I believe that it is extremely easy for organizations to expose the PII that we share when interacting with them (Ex: Registration). This can be done either intentionally or accidentally.
Describe good and bad passwords? What is another step that is used to assist in authentication.
In my opinion, a “good” password is one that has the following traits:
-
A phrase that a user has a personal relation to and can recall easily
-
Inclusion of unique characters and irregular combination of inputs (for example, using numbers or symbols instead of letters)
-
More than 10 characters
A bad password is a password that is hard to remember, easy to guess, and fairly simple.
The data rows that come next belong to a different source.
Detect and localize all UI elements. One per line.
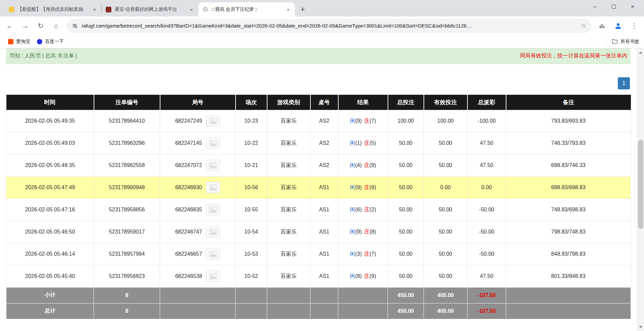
tab-1[interactable]: 【新提醒】【海燕优质回帖奖励 × — [5, 2, 101, 16]
cell-game-type: 百家乐 — [267, 199, 310, 221]
cell-session: 10-23 — [236, 110, 267, 132]
summary-valid-bet: 400.00 — [424, 287, 467, 303]
video-icon[interactable] — [206, 271, 220, 282]
cell-round-no: 682246538 — [160, 265, 236, 287]
video-icon[interactable] — [206, 226, 220, 238]
banker-result: 庄 — [364, 251, 369, 257]
cell-total-bet: 50.00 — [388, 199, 424, 221]
cell-table-no: AS2 — [310, 110, 338, 132]
cell-valid-bet: 50.00 — [424, 154, 467, 176]
video-icon[interactable] — [206, 160, 220, 171]
cell-table-no: AS1 — [310, 221, 338, 243]
round-no-text: 682246930 — [175, 184, 202, 191]
banker-result: 庄 — [364, 229, 369, 235]
video-icon[interactable] — [206, 204, 220, 215]
cell-table-no: AS1 — [310, 265, 338, 287]
summary-empty-cell — [267, 287, 310, 303]
column-header: 桌号 — [310, 95, 338, 110]
bet-row[interactable]: 2026-02-05 05:46:50 523178959017 6822467… — [6, 221, 631, 243]
summary-valid-bet: 400.00 — [424, 303, 467, 319]
url-text[interactable]: rafugf.com/game/betrecord_search/kind3?B… — [82, 23, 577, 29]
cell-valid-bet: 100.00 — [424, 110, 467, 132]
address-bar[interactable]: rafugf.com/game/betrecord_search/kind3?B… — [66, 19, 592, 33]
site-settings-icon[interactable] — [72, 23, 78, 29]
bookmarks-bar: 爱淘宝 百度一下 所有书签 — [0, 35, 644, 48]
summary-empty-cell — [160, 287, 236, 303]
cell-payout: -100.00 — [467, 110, 506, 132]
bet-row[interactable]: 2026-02-05 05:49:03 523178963296 6822471… — [6, 132, 631, 154]
cell-total-bet: 50.00 — [388, 132, 424, 154]
round-no-text: 682246835 — [175, 207, 202, 213]
banker-result: 庄 — [364, 140, 369, 146]
bet-row[interactable]: 2026-02-05 05:47:16 523178959856 6822468… — [6, 199, 631, 221]
scrollbar[interactable] — [637, 48, 644, 331]
column-header: 有效投注 — [424, 95, 467, 110]
reload-button[interactable]: ↻ — [34, 19, 48, 33]
video-icon[interactable] — [206, 137, 220, 149]
home-button[interactable]: ⌂ — [49, 19, 63, 33]
bookmark-baidu[interactable]: 百度一下 — [34, 37, 67, 47]
cell-bet-no: 523178956823 — [94, 265, 160, 287]
maximize-button[interactable] — [604, 0, 623, 13]
tab-close-icon[interactable]: × — [285, 6, 292, 13]
summary-empty-cell — [310, 303, 338, 319]
video-icon[interactable] — [206, 248, 220, 260]
column-header: 游戏类别 — [267, 95, 310, 110]
player-result: 闲 — [350, 229, 355, 235]
round-no-text: 682247145 — [175, 140, 202, 146]
tab-2[interactable]: 通宝-信誉最好的网上游戏平台 × — [102, 2, 198, 16]
tab-close-icon[interactable]: × — [188, 6, 195, 13]
bet-record-table: 时间注单编号局号场次游戏类别桌号结果总投注有效投注总派彩备注 2026-02-0… — [6, 95, 631, 319]
menu-icon[interactable]: ⋮ — [627, 19, 641, 33]
tab-strip: 【新提醒】【海燕优质回帖奖励 × 通宝-信誉最好的网上游戏平台 × :::视讯 … — [0, 0, 644, 16]
all-bookmarks-button[interactable]: 所有书签 — [606, 38, 639, 46]
round-no-text: 682247072 — [175, 162, 202, 168]
cell-note: 848.83/798.83 — [506, 243, 631, 265]
cell-bet-no: 523178959017 — [94, 221, 160, 243]
media-controls-icon[interactable] — [595, 19, 609, 33]
cell-bet-no: 523178960948 — [94, 176, 160, 199]
page-1-button[interactable]: 1 — [618, 77, 630, 89]
cell-bet-no: 523178964410 — [94, 110, 160, 132]
tab-3-active[interactable]: :::视讯 会员下注纪录::: × — [198, 2, 295, 16]
cell-round-no: 682246747 — [160, 221, 236, 243]
bookmark-star-icon[interactable]: ☆ — [581, 22, 586, 30]
cell-time: 2026-02-05 05:46:14 — [6, 243, 94, 265]
back-button[interactable]: ← — [3, 19, 17, 33]
column-header: 局号 — [160, 95, 236, 110]
forward-button[interactable]: → — [18, 19, 32, 33]
cell-round-no: 682247145 — [160, 132, 236, 154]
cell-bet-no: 523178962558 — [94, 154, 160, 176]
cell-time: 2026-02-05 05:46:50 — [6, 221, 94, 243]
video-icon[interactable] — [206, 182, 220, 193]
cell-table-no: AS1 — [310, 176, 338, 199]
bet-row[interactable]: 2026-02-05 05:48:35 523178962558 6822470… — [6, 154, 631, 176]
column-header: 总派彩 — [467, 95, 506, 110]
bookmark-taobao[interactable]: 爱淘宝 — [5, 37, 34, 47]
banker-result: 庄 — [364, 162, 369, 168]
cell-result: 闲(8)庄(9) — [338, 265, 388, 287]
cell-game-type: 百家乐 — [267, 265, 310, 287]
new-tab-button[interactable]: + — [298, 4, 308, 14]
bet-row[interactable]: 2026-02-05 05:45:40 523178956823 6822465… — [6, 265, 631, 287]
close-window-button[interactable]: × — [623, 0, 642, 13]
summary-empty-cell — [160, 303, 236, 319]
bet-row[interactable]: 2026-02-05 05:46:14 523178957994 6822466… — [6, 243, 631, 265]
video-icon[interactable] — [206, 115, 220, 127]
minimize-button[interactable]: – — [586, 0, 604, 13]
cell-session: 10-22 — [236, 132, 267, 154]
profile-avatar-icon[interactable] — [611, 19, 625, 33]
scroll-up-button[interactable] — [637, 49, 644, 56]
bet-row[interactable]: 2026-02-05 05:49:35 523178964410 6822472… — [6, 110, 631, 132]
pagination: 1 — [6, 77, 630, 89]
summary-label: 总计 — [6, 303, 94, 319]
cell-table-no: AS2 — [310, 154, 338, 176]
bet-table-body: 2026-02-05 05:49:35 523178964410 6822472… — [6, 110, 631, 287]
bet-row[interactable]: 2026-02-05 05:47:49 523178960948 6822469… — [6, 176, 631, 199]
summary-empty-cell — [267, 303, 310, 319]
cell-time: 2026-02-05 05:48:35 — [6, 154, 94, 176]
cell-time: 2026-02-05 05:47:49 — [6, 176, 94, 199]
tab-close-icon[interactable]: × — [91, 6, 98, 13]
scroll-thumb[interactable] — [638, 140, 643, 229]
scroll-down-button[interactable] — [637, 324, 644, 330]
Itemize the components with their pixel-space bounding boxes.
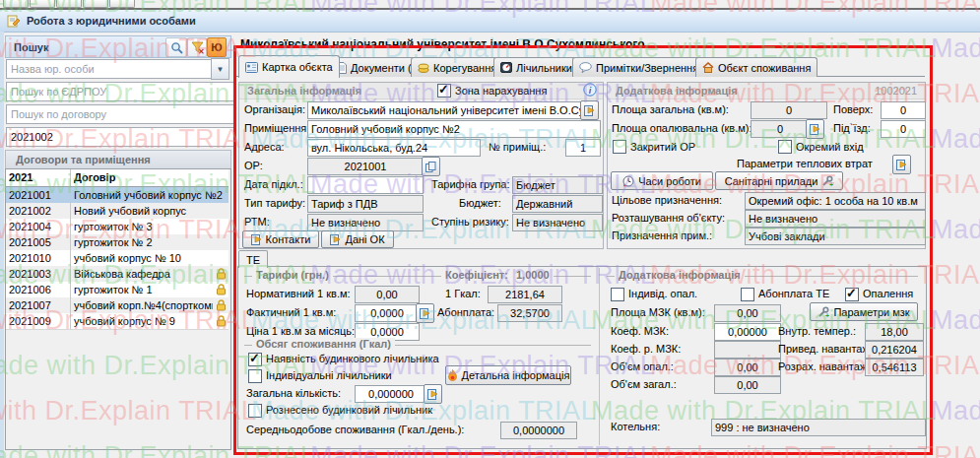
- date-label: Дата підкл.:: [244, 176, 303, 192]
- heating-checkbox[interactable]: [845, 288, 859, 301]
- closed-or-label: Закритий ОР: [630, 139, 695, 155]
- table-row[interactable]: 2021006 гуртожиток № 1: [6, 282, 229, 298]
- toolbar-button[interactable]: [109, 0, 135, 8]
- daily-consumption-field: 0,0000000: [500, 422, 577, 439]
- table-row[interactable]: 2021002 Новий учбовий корпус: [6, 203, 229, 220]
- fieldset-title: Обсяг споживання (Гкал): [252, 338, 395, 350]
- actual-field[interactable]: 0,0000: [355, 304, 420, 322]
- floor-field[interactable]: 0: [881, 101, 926, 119]
- sanitary-button[interactable]: Санітарні прилади +: [715, 171, 843, 190]
- name-search-input[interactable]: [6, 59, 227, 79]
- or-field: 2021001: [307, 158, 424, 175]
- contacts-button[interactable]: Контакти: [242, 230, 319, 248]
- risk-label: Ступінь ризику:: [431, 214, 509, 229]
- table-row[interactable]: 2021010 учбовий корпус № 10: [6, 250, 229, 267]
- abon-te-checkbox[interactable]: [741, 288, 754, 301]
- toolbar-button[interactable]: [83, 0, 108, 8]
- tab-consumption-object[interactable]: Обєкт споживання: [695, 57, 817, 77]
- closed-or-checkbox[interactable]: [613, 140, 626, 154]
- toolbar-button[interactable]: [3, 0, 29, 8]
- name-combo-dropdown[interactable]: ▼: [211, 58, 229, 80]
- premise-no-field[interactable]: 1: [565, 139, 601, 157]
- address-label: Адреса:: [244, 139, 285, 155]
- zone-label: Зона нарахування: [455, 83, 547, 98]
- table-row[interactable]: 2021001 Головний учбовий корпус №2: [6, 187, 229, 204]
- date-field[interactable]: [307, 176, 424, 194]
- row-name: гуртожиток № 2: [71, 234, 229, 250]
- tab-meters[interactable]: Лічильники: [493, 57, 579, 77]
- toolbar-button[interactable]: [56, 0, 82, 8]
- meter-icon: [500, 62, 512, 73]
- individual-meters-label: Індивідуальні лічильники: [266, 367, 392, 383]
- table-row[interactable]: 2021003 Військова кафедра: [6, 266, 229, 283]
- indiv-heat-checkbox[interactable]: [611, 288, 624, 301]
- contract-search-input[interactable]: [6, 104, 234, 124]
- button-label: Санітарні прилади: [725, 175, 818, 187]
- heated-area-picker-button[interactable]: [806, 119, 824, 139]
- edrpou-search-input[interactable]: [6, 82, 234, 101]
- svg-text:+: +: [825, 312, 829, 318]
- entrance-field[interactable]: 0: [881, 120, 926, 138]
- open-form-icon: [810, 124, 820, 135]
- individual-meters-checkbox[interactable]: [248, 369, 262, 383]
- tab-te[interactable]: ТЕ: [238, 250, 268, 268]
- legal-entity-button[interactable]: Ю: [207, 37, 227, 57]
- spread-meter-checkbox[interactable]: [248, 404, 262, 418]
- row-id: 2021004: [6, 219, 71, 234]
- inner-temp-field: 18,00: [865, 323, 924, 341]
- table-row[interactable]: 2021009 учбовий корпус № 9: [6, 313, 229, 330]
- premise-label: Приміщення:: [244, 120, 309, 136]
- wrench-icon: +: [821, 175, 833, 187]
- total-quantity-field[interactable]: 0,000000: [355, 385, 427, 403]
- mzk-coef-field[interactable]: 0,00000: [714, 323, 781, 341]
- lock-icon: [213, 266, 229, 282]
- watermark-text: Made with Dr.Explain TRIAL: [931, 124, 980, 155]
- budget-field: Державний: [512, 195, 603, 213]
- location-field: Не визначено: [745, 210, 926, 228]
- data-ok-button[interactable]: Дані ОК: [321, 230, 394, 248]
- window-titlebar: Робота з юридичними особами: [0, 10, 980, 33]
- building-meter-checkbox[interactable]: [248, 353, 262, 366]
- normative-label: Нормативний 1 кв.м:: [246, 286, 351, 301]
- separate-entrance-checkbox[interactable]: [778, 140, 792, 154]
- mzk-params-button[interactable]: + Параметри мзк: [810, 302, 918, 321]
- object-code: 1002021: [875, 85, 917, 97]
- info-icon[interactable]: i: [583, 83, 597, 97]
- window-title: Робота з юридичними особами: [27, 15, 196, 27]
- tab-corrections[interactable]: Корегування: [411, 57, 503, 77]
- risk-field: Не визначено: [512, 214, 603, 231]
- work-hours-button[interactable]: Часи роботи: [611, 171, 713, 190]
- clear-filter-button[interactable]: ✕: [187, 37, 207, 57]
- copy-or-button[interactable]: [422, 157, 440, 176]
- contracts-panel-header: Договори та приміщення: [5, 150, 231, 169]
- org-picker-button[interactable]: [580, 100, 599, 120]
- yu-icon: Ю: [211, 41, 222, 53]
- open-form-icon: [427, 389, 438, 400]
- tariff-type-field: Тариф з ПДВ: [307, 195, 424, 213]
- wrench-icon: +: [817, 306, 829, 318]
- tab-object-card[interactable]: Картка обєкта: [238, 55, 340, 78]
- total-quantity-picker-button[interactable]: [424, 384, 442, 404]
- contract-number-input[interactable]: [6, 127, 234, 147]
- row-name: учбовий корпус № 9: [71, 313, 213, 329]
- address-field[interactable]: вул. Нікольська, буд.24: [307, 139, 481, 157]
- table-row[interactable]: 2021007 учбовий корп.№4(спорткомплекс): [6, 297, 229, 314]
- actual-picker-button[interactable]: [416, 303, 434, 323]
- table-row[interactable]: 2021005 гуртожиток № 2: [6, 234, 229, 251]
- copy-icon: [425, 162, 436, 172]
- search-button[interactable]: [165, 37, 187, 57]
- row-id: 2021001: [6, 187, 71, 203]
- contracts-header-label: Договори та приміщення: [16, 154, 151, 165]
- tab-notes[interactable]: Примітки/Звернення: [572, 57, 705, 77]
- entrance-label: Під`їзд:: [833, 120, 871, 136]
- toolbar-button[interactable]: [30, 0, 55, 8]
- heat-loss-picker-button[interactable]: [892, 155, 911, 174]
- daily-consumption-label: Середньодобове споживання (Гкал./день.):: [246, 422, 464, 437]
- premise-no-label: № приміщ.:: [489, 139, 546, 155]
- table-row[interactable]: 2021004 гуртожиток № 3: [6, 219, 229, 235]
- heat-volume-field: 0,00: [714, 359, 781, 376]
- floor-label: Поверх:: [833, 101, 873, 117]
- zone-checkbox[interactable]: [437, 84, 451, 98]
- boiler-label: Котельня:: [611, 419, 660, 434]
- detail-info-button[interactable]: Детальна інформація: [445, 365, 571, 385]
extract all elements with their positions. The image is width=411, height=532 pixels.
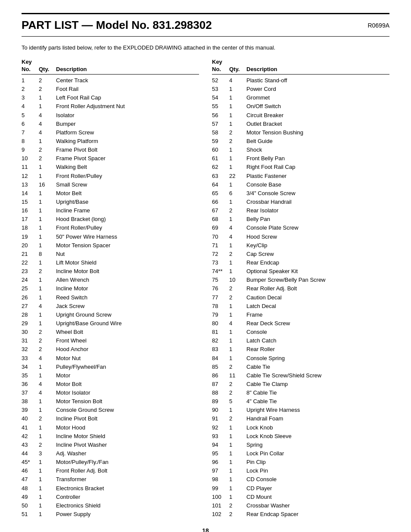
table-row: 28 1 Upright Ground Screw <box>22 311 199 319</box>
table-row: 40 2 Incline Pivot Bolt <box>22 414 199 423</box>
part-desc: Rear Deck Screw <box>246 319 389 328</box>
right-qty-label: Qty. <box>229 66 246 72</box>
part-key-no: 40 <box>22 414 39 423</box>
part-qty: 2 <box>229 510 246 519</box>
table-row: 80 4 Rear Deck Screw <box>212 319 389 328</box>
part-qty: 1 <box>39 467 56 475</box>
part-desc: Frame Pivot Spacer <box>56 154 199 163</box>
part-desc: On/Off Switch <box>246 102 389 111</box>
table-row: 49 1 Controller <box>22 493 199 501</box>
part-key-no: 12 <box>22 172 39 180</box>
part-key-no: 3 <box>22 93 39 102</box>
part-desc: Rear Isolator <box>246 206 389 215</box>
part-qty: 4 <box>39 128 56 137</box>
table-row: 87 2 Cable Tie Clamp <box>212 380 389 389</box>
part-key-no: 102 <box>212 510 229 519</box>
part-qty: 2 <box>39 336 56 345</box>
part-qty: 1 <box>229 449 246 458</box>
part-desc: Motor/Pulley/Fly./Fan <box>56 458 199 467</box>
part-key-no: 9 <box>22 146 39 154</box>
table-row: 69 4 Console Plate Screw <box>212 224 389 232</box>
part-qty: 1 <box>229 302 246 311</box>
part-key-no: 78 <box>212 302 229 311</box>
table-row: 34 1 Pulley/Flywheel/Fan <box>22 363 199 371</box>
table-row: 31 2 Front Wheel <box>22 336 199 345</box>
part-qty: 1 <box>229 111 246 120</box>
table-row: 36 4 Motor Bolt <box>22 380 199 389</box>
part-qty: 1 <box>39 363 56 371</box>
part-qty: 2 <box>229 293 246 302</box>
table-row: 14 1 Motor Belt <box>22 189 199 198</box>
left-parts-list: 1 2 Center Track 2 2 Foot Rail 3 1 Left … <box>22 76 199 519</box>
part-desc: Center Track <box>56 76 199 85</box>
part-desc: Console Spring <box>246 354 389 363</box>
part-qty: 2 <box>229 389 246 397</box>
table-row: 95 1 Lock Pin Collar <box>212 449 389 458</box>
part-qty: 4 <box>229 224 246 232</box>
part-qty: 2 <box>39 85 56 93</box>
table-row: 4 1 Front Roller Adjustment Nut <box>22 102 199 111</box>
table-row: 90 1 Upright Wire Harness <box>212 406 389 414</box>
part-key-no: 66 <box>212 198 229 206</box>
part-key-no: 20 <box>22 241 39 250</box>
part-key-no: 50 <box>22 501 39 510</box>
table-row: 26 1 Reed Switch <box>22 293 199 302</box>
part-key-no: 98 <box>212 475 229 484</box>
table-row: 99 1 CD Player <box>212 484 389 493</box>
table-row: 2 2 Foot Rail <box>22 85 199 93</box>
part-desc: Electronics Bracket <box>56 484 199 493</box>
part-desc: Pin Clip <box>246 458 389 467</box>
table-row: 94 1 Spring <box>212 441 389 449</box>
table-row: 71 1 Key/Clip <box>212 241 389 250</box>
part-desc: Upright/Base Ground Wire <box>56 319 199 328</box>
part-desc: Latch Decal <box>246 302 389 311</box>
table-row: 55 1 On/Off Switch <box>212 102 389 111</box>
table-row: 8 1 Walking Platform <box>22 137 199 146</box>
table-row: 73 1 Rear Endcap <box>212 258 389 267</box>
table-row: 9 2 Frame Pivot Bolt <box>22 146 199 154</box>
part-desc: Cable Tie Screw/Shield Screw <box>246 371 389 380</box>
table-row: 68 1 Belly Pan <box>212 215 389 224</box>
table-row: 41 1 Motor Hood <box>22 423 199 432</box>
part-desc: Console <box>246 328 389 336</box>
part-desc: Front Belly Pan <box>246 154 389 163</box>
part-key-no: 4 <box>22 102 39 111</box>
part-desc: Hood Anchor <box>56 345 199 354</box>
part-qty: 1 <box>229 432 246 441</box>
part-key-no: 51 <box>22 510 39 519</box>
table-row: 43 2 Incline Pivot Washer <box>22 441 199 449</box>
right-key-label: Key <box>212 59 229 65</box>
part-desc: Shock <box>246 146 389 154</box>
table-row: 5 4 Isolator <box>22 111 199 120</box>
part-desc: Front Wheel <box>56 336 199 345</box>
part-key-no: 17 <box>22 215 39 224</box>
table-row: 84 1 Console Spring <box>212 354 389 363</box>
part-desc: Power Cord <box>246 85 389 93</box>
left-col-header: Key <box>22 59 199 65</box>
right-no-label: No. <box>212 66 229 72</box>
table-row: 7 4 Platform Screw <box>22 128 199 137</box>
table-row: 37 4 Motor Isolator <box>22 389 199 397</box>
part-qty: 1 <box>39 233 56 241</box>
part-qty: 1 <box>229 120 246 128</box>
part-desc: Cable Tie <box>246 363 389 371</box>
part-desc: Key/Clip <box>246 241 389 250</box>
part-qty: 16 <box>39 180 56 189</box>
table-row: 38 1 Motor Tension Bolt <box>22 397 199 406</box>
part-qty: 1 <box>39 311 56 319</box>
part-key-no: 29 <box>22 319 39 328</box>
part-key-no: 41 <box>22 423 39 432</box>
part-qty: 1 <box>39 510 56 519</box>
part-key-no: 101 <box>212 501 229 510</box>
table-row: 47 1 Transformer <box>22 475 199 484</box>
part-qty: 1 <box>229 493 246 501</box>
right-column: Key No. Qty. Description 52 4 Plastic St… <box>212 59 389 519</box>
part-desc: Hood Screw <box>246 233 389 241</box>
table-row: 22 1 Lift Motor Shield <box>22 258 199 267</box>
part-key-no: 42 <box>22 432 39 441</box>
part-key-no: 99 <box>212 484 229 493</box>
part-key-no: 18 <box>22 224 39 232</box>
part-desc: Optional Speaker Kit <box>246 267 389 276</box>
part-desc: Platform Screw <box>56 128 199 137</box>
table-row: 89 5 4" Cable Tie <box>212 397 389 406</box>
Methods such as biometric identification, two-factor identification, and security questions are necessary alternatives for security and privacy matters.
Try to describe Symmetric and Asymmetric encryption.
Symmetric encryption uses a single secret key to encrypt and decrypt data. In this method, both the sender and the receiver have access to the same key and use it to encrypt and decrypt the data. Asymmetric encryption uses a public key and a private key. The public key is used to encrypt the data, while the private key is used to decrypt the data.
Provide an example of encryption we used in AWS deployment.
I recall using an SSH key, which is an access credential for the SSH (secure shell) network protocol. This authenticated and encrypted secure network protocol is used for remote communication between machines on an unsecured open network.
Describe a phishing scheme you have learned about the hard way. Describe some other phishing techniques.
When I was younger and still unfamiliar with internet privacy and security, I used to download multiple third-party instagram apps to bypass certain features. At the time, I was very naive and I had no knowledge of Facebook’s data handling, which made it impossible to bypass these features. All of these third-party apps required registration and Instagram account information details such as passwords. To no surprise, my account was hacked in less than three days, and I was unable to gain control of it ever again. Although I am past trying such apps, I’ve had friends who have gone through similar experiences.